Three winners of the $3 million Breakthrough Prize in Life Sciences, Charles L. Sawyers of Memorial Sloan Kettering Cancer Center, Cornelia I. Bargmann of the Rockefeller University and Lewis C. Cantley of Weill Cornell Medical College, have used a portion of their awards to establish a new annual prize for promising postdoctoral trainees. Including financial commitments made by each of their respective institutions, the award will be sustained by a $3 million endowment.

The Tri-Institutional Breakout Awards for Junior Investigators will be given to three to six outstanding postdoctoral trainees every year, with each recipient receiving $25,000. One prize will be awarded to an applicant from each of the three founding institutions, and additional awards will be given to the best candidates, regardless of their institutional affiliation. The inaugural winners will be announced by the end of 2014.

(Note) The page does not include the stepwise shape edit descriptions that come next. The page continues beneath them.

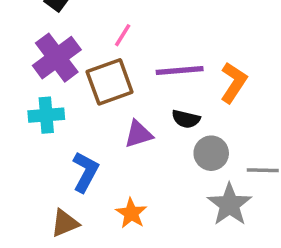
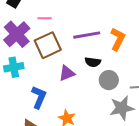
pink line: (123, 35) -> (45, 18), moved, turned 64
gray star: (230, 204) -> (122, 108), turned 30

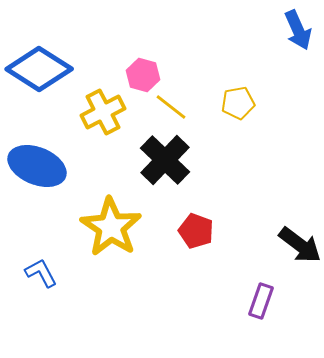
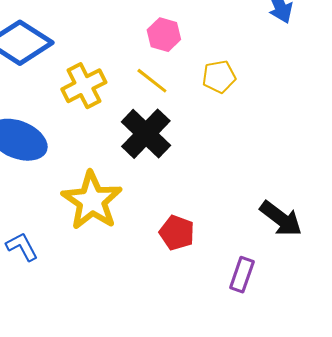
pink hexagon: (143, 75) -> (164, 35), moved
red pentagon: (196, 231) -> (177, 233), moved

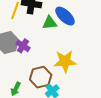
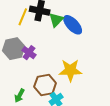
green triangle: (50, 23) -> (56, 20), moved, turned -42

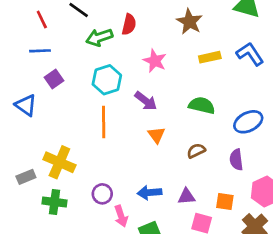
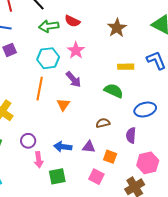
red semicircle: (129, 24) -> (72, 21), turned 91
yellow rectangle: (210, 57) -> (126, 67), moved
pink star: (155, 61) -> (76, 50), moved
orange triangle: (156, 135) -> (63, 105), moved
purple triangle: (186, 196) -> (89, 147), moved
orange square: (225, 202) -> (110, 157), moved

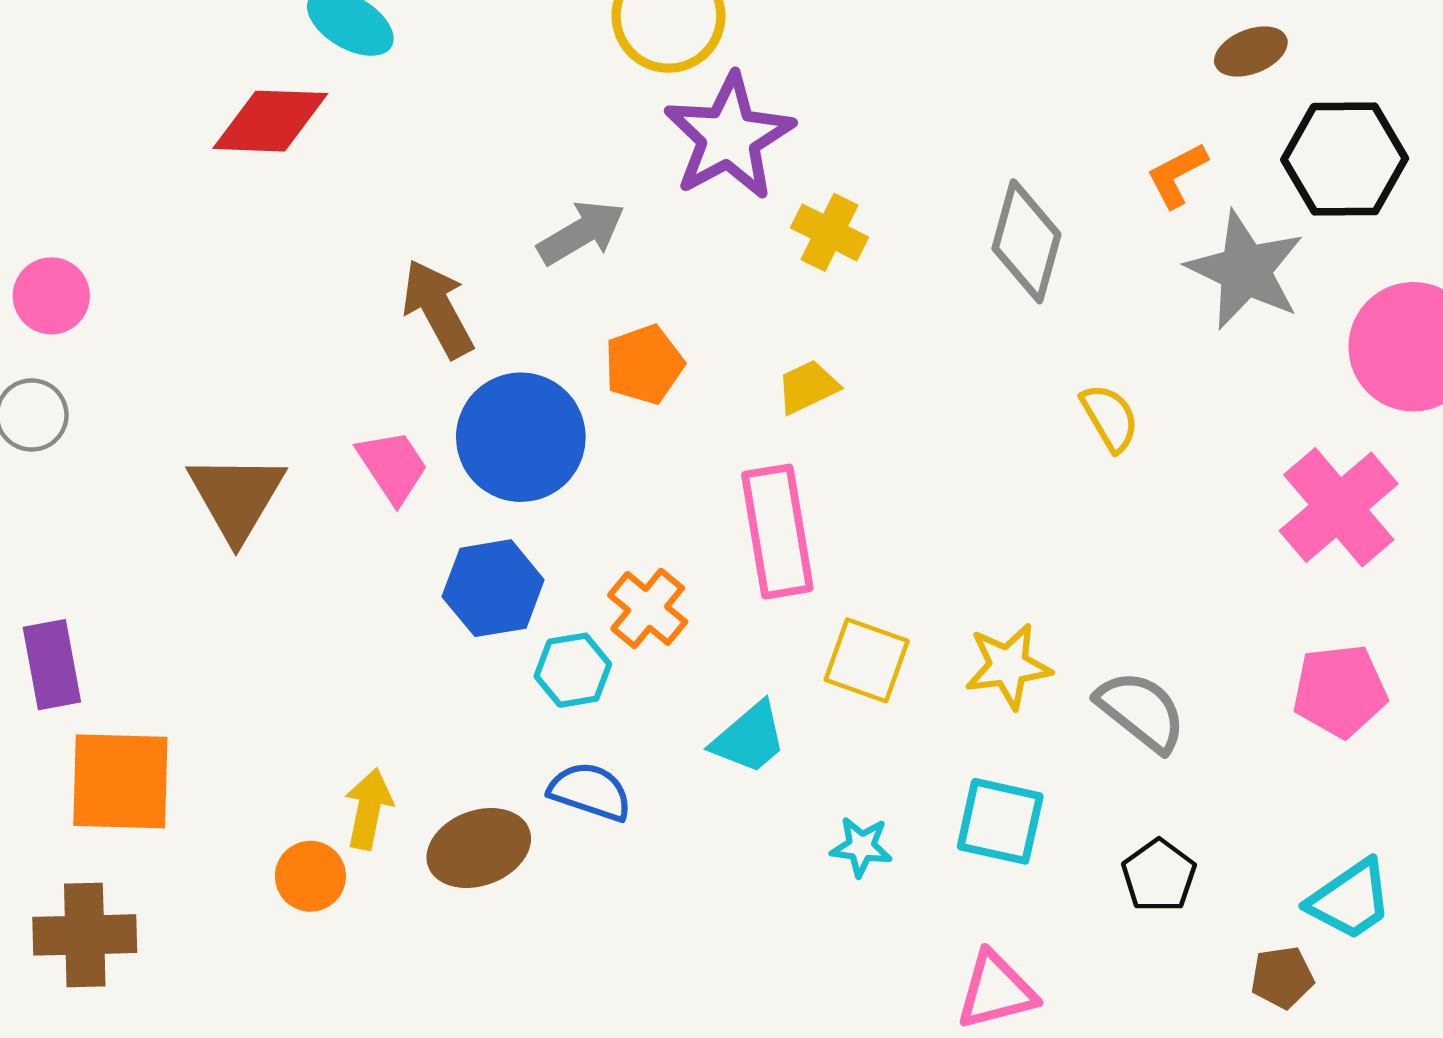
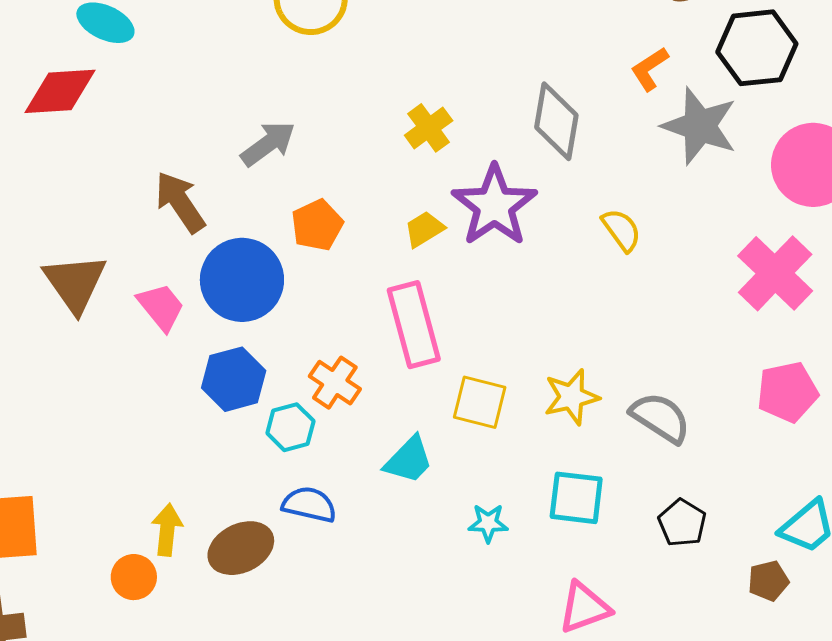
purple star: (729, 137) -> (494, 206), moved
yellow cross: (830, 232) -> (429, 128), turned 33
brown triangle: (236, 497) -> (75, 283), moved

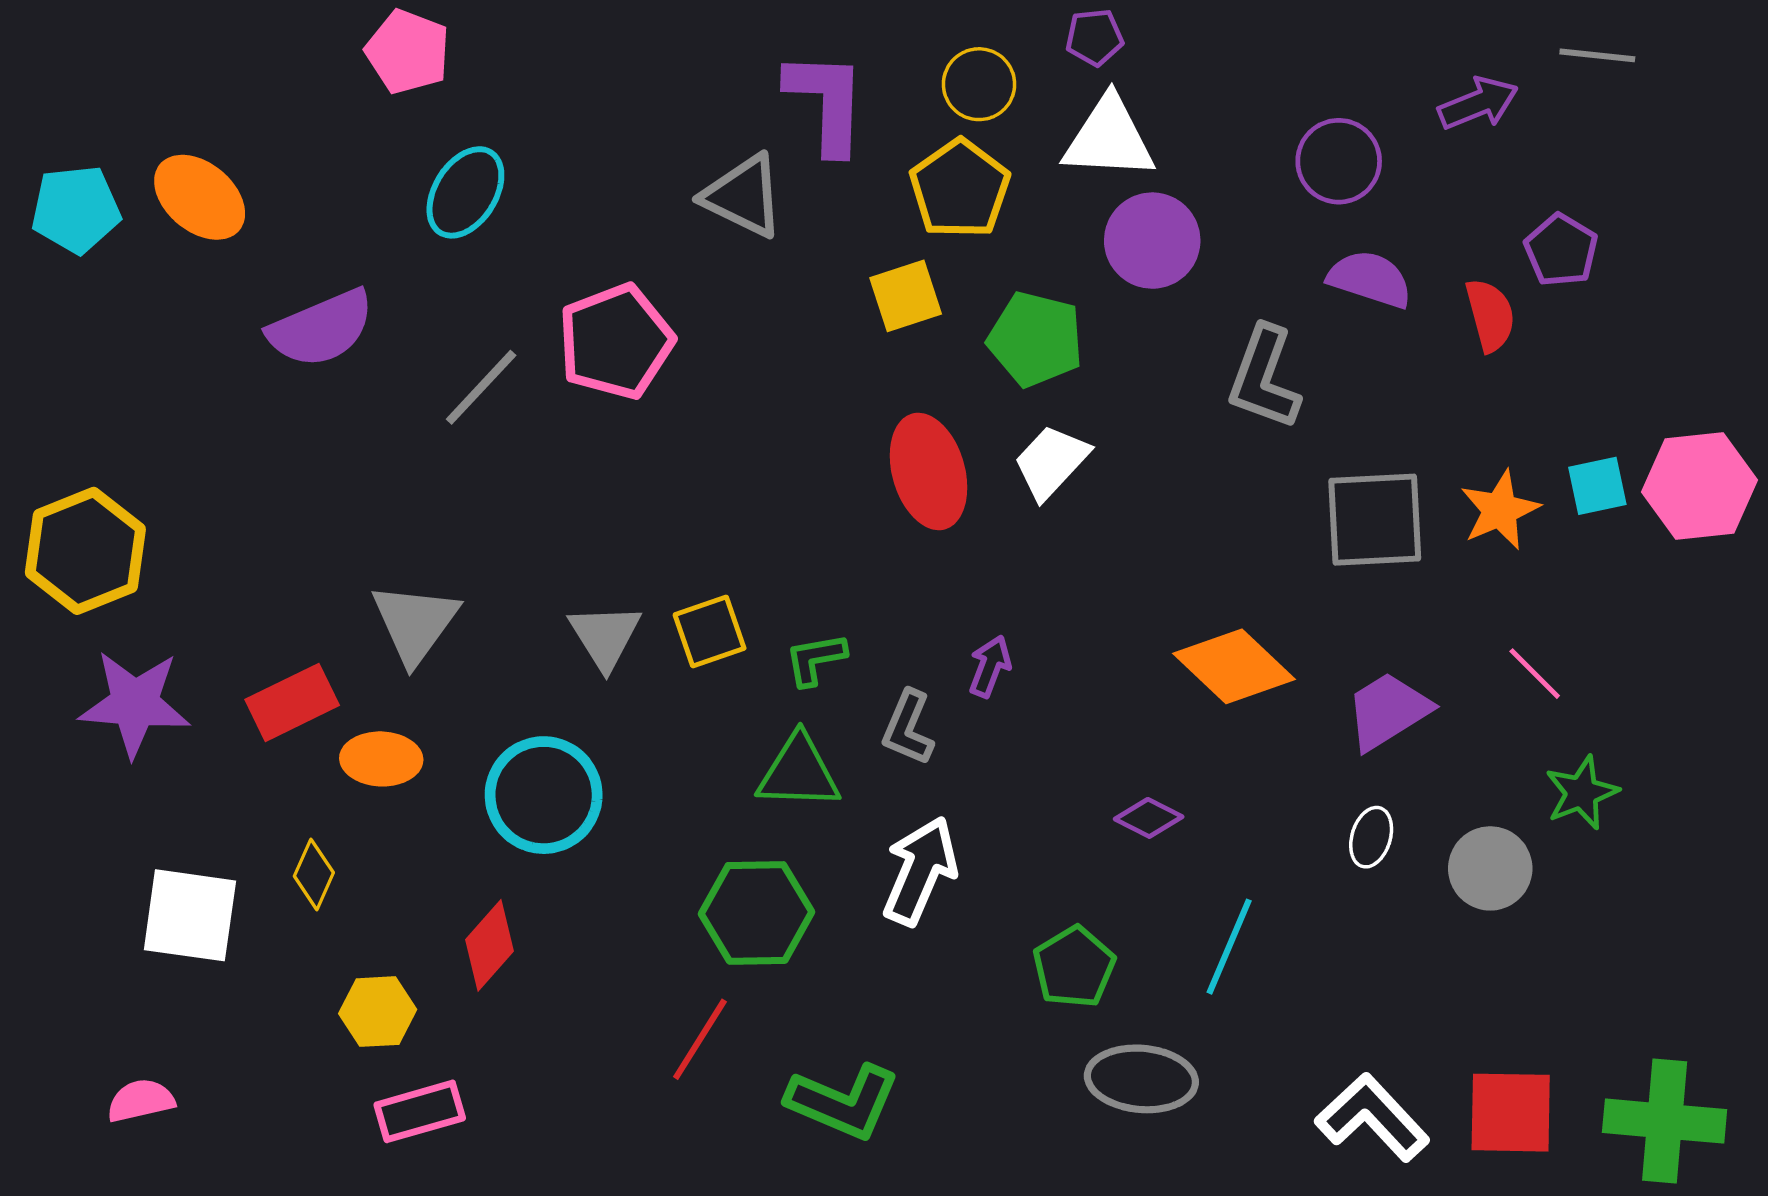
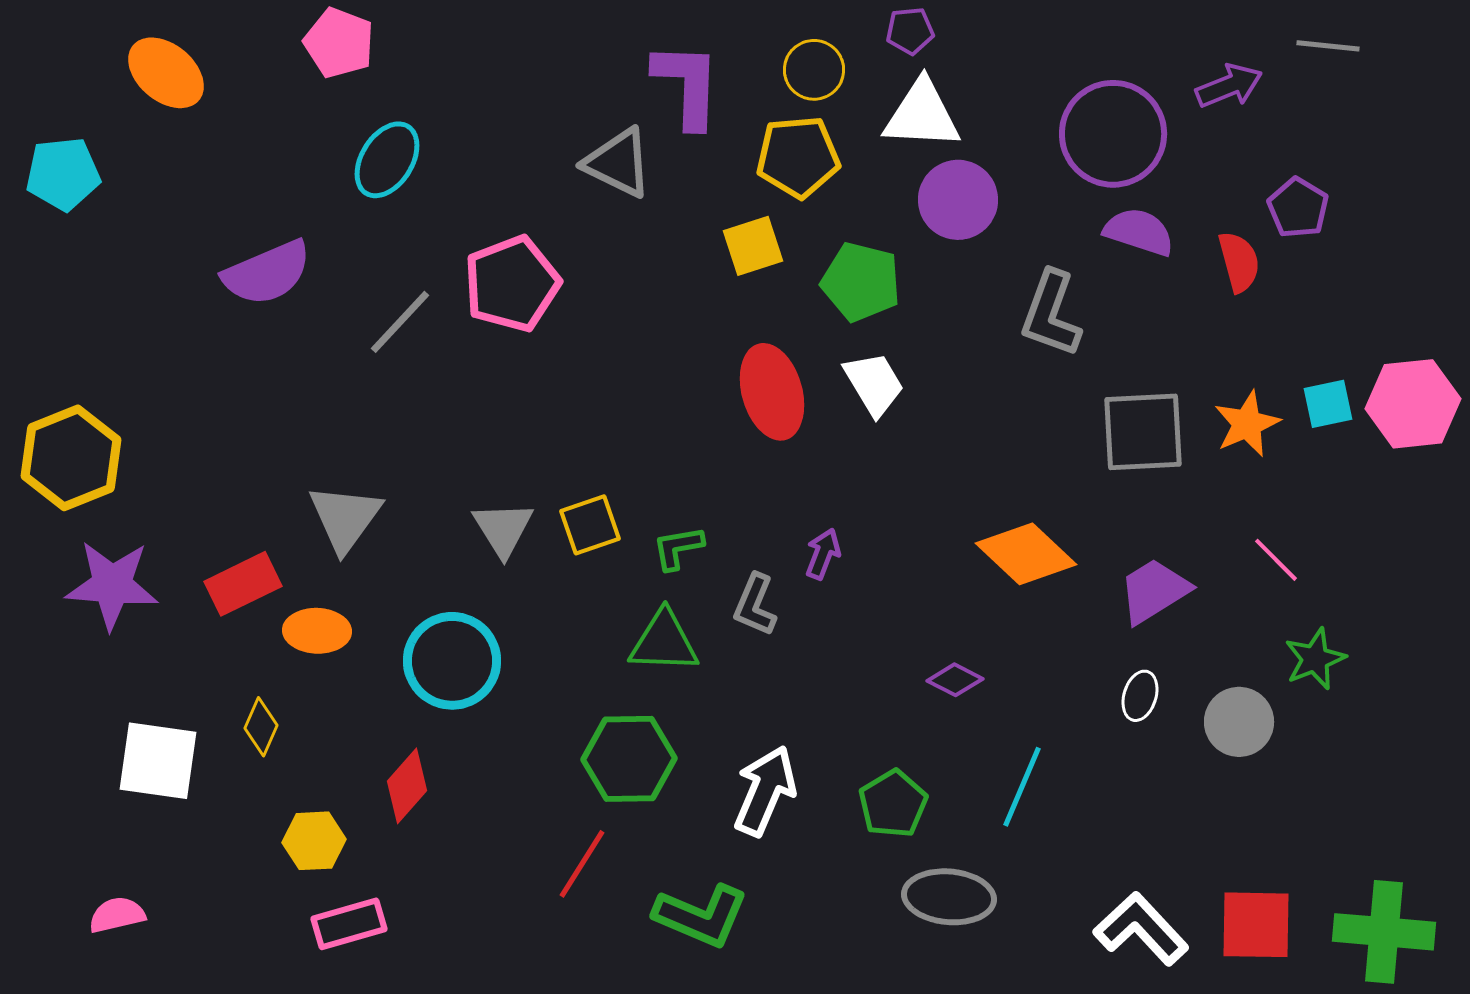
purple circle: (1339, 161) -> (1113, 134), size x1.5
yellow pentagon: (960, 189) -> (798, 157), turned 30
orange ellipse: (200, 197) -> (166, 73), moved
white trapezoid: (1051, 462) -> (874, 384), turned 106
white arrow: (920, 871) -> (765, 791), moved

“We want to recognize and encourage the rising stars in science,” says Bargmann, who is Torsten N. Wiesel Professor and head of the Lulu and Anthony Wang Laboratory of Neural Circuits and Behavior. “With this prize for exceptional postdocs, we can highlight their talent, passion and accomplishment and celebrate exciting discoveries in our community.”

The Breakthrough Prize in Life Sciences — established by Art Levinson, Sergey Brin, Anne Wojcicki, Mark Zuckerberg, Priscilla Chan, and Yuri Milner — “recognizes excellence in research aimed at curing intractable diseases and extending human life.” Eleven inaugural winners each received $3 million to “advance breakthrough research, celebrate scientists and generate excitement about the pursuit of science as a career.”

Bargmann was recognized for her work on the genetics of neural circuits and behavior, and synaptic guidepost molecules.